- _GIVEN RECORDS_

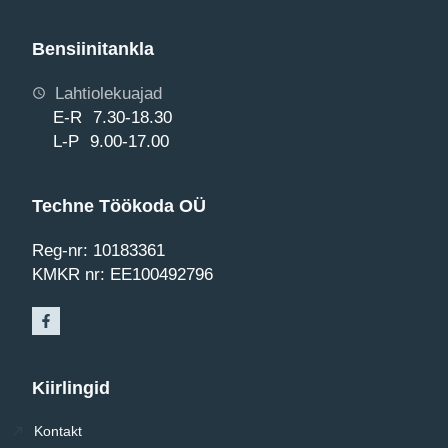
Bensiinitankla
Lahtiolekuajad
E-R 7.30-18.30
L-P 9.00-17.00
Techne Töökoda OÜ
Reg-nr: 10183361
KMKR nr: EE100492796
Kiirlingid
Kontakt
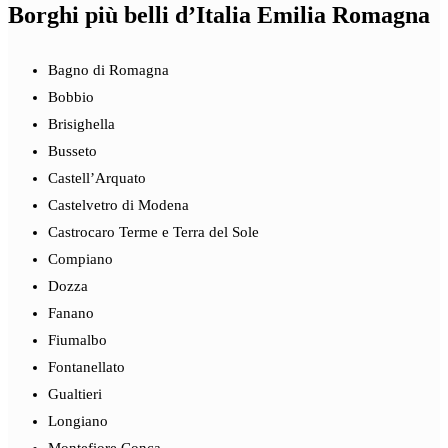
Borghi più belli d’Italia Emilia Romagna
Bagno di Romagna
Bobbio
Brisighella
Busseto
Castell’Arquato
Castelvetro di Modena
Castrocaro Terme e Terra del Sole
Compiano
Dozza
Fanano
Fiumalbo
Fontanellato
Gualtieri
Longiano
Montefiore Conca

- _TASK GOAL_
Line by line, return the listing above exactly, dropping every picture.

- _RESULT FOR THIS EXERCISE_
Bensiinitankla
Lahtiolekuajad
E-R 7.30-18.30
L-P 9.00-17.00
Techne Töökoda OÜ
Reg-nr: 10183361
KMKR nr: EE100492796
Kiirlingid
Kontakt
Borghi più belli d’Italia Emilia Romagna
Bagno di Romagna
Bobbio
Brisighella
Busseto
Castell’Arquato
Castelvetro di Modena
Castrocaro Terme e Terra del Sole
Compiano
Dozza
Fanano
Fiumalbo
Fontanellato
Gualtieri
Longiano
Montefiore Conca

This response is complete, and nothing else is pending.